Work instructions: Drop every picture. Return the rest of the entries exactly.

[Input for this task Boundary: Start]

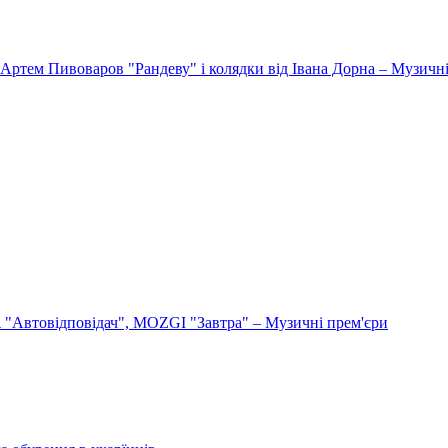
Артем Пивоваров "Рандеву" і колядки від Івана Дорна – Музичні
"Автовідповідач", MOZGI "Завтра" – Музичні прем'єри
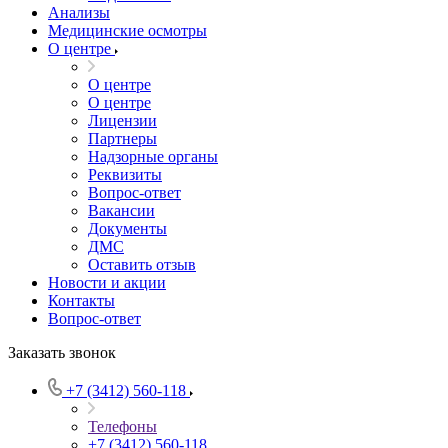
Анализы
Медицинские осмотры
О центре
О центре
О центре
Лицензии
Партнеры
Надзорные органы
Реквизиты
Вопрос-ответ
Вакансии
Документы
ДМС
Оставить отзыв
Новости и акции
Контакты
Вопрос-ответ
Заказать звонок
+7 (3412) 560-118
Телефоны
+7 (3412) 560-118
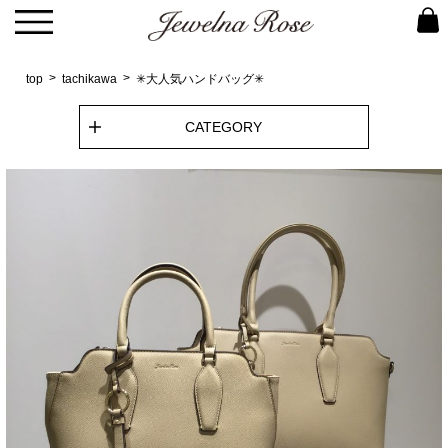
top
tachikawa
✳︎大人気ハンドバッグ✳︎
CATEGORY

[Input for this task Boundary: End]

Task solution:
Артем Пивоваров "Рандеву" і колядки від Івана Дорна – Музичні
"Автовідповідач", MOZGI "Завтра" – Музичні прем'єри
Анализы
Медицинские осмотры
О центре
О центре
О центре
Лицензии
Партнеры
Надзорные органы
Реквизиты
Вопрос-ответ
Вакансии
Документы
ДМС
Оставить отзыв
Новости и акции
Контакты
Вопрос-ответ
Заказать звонок
+7 (3412) 560-118
Телефоны
+7 (3412) 560-118
top
tachikawa
✳︎大人気ハンドバッグ✳︎
CATEGORY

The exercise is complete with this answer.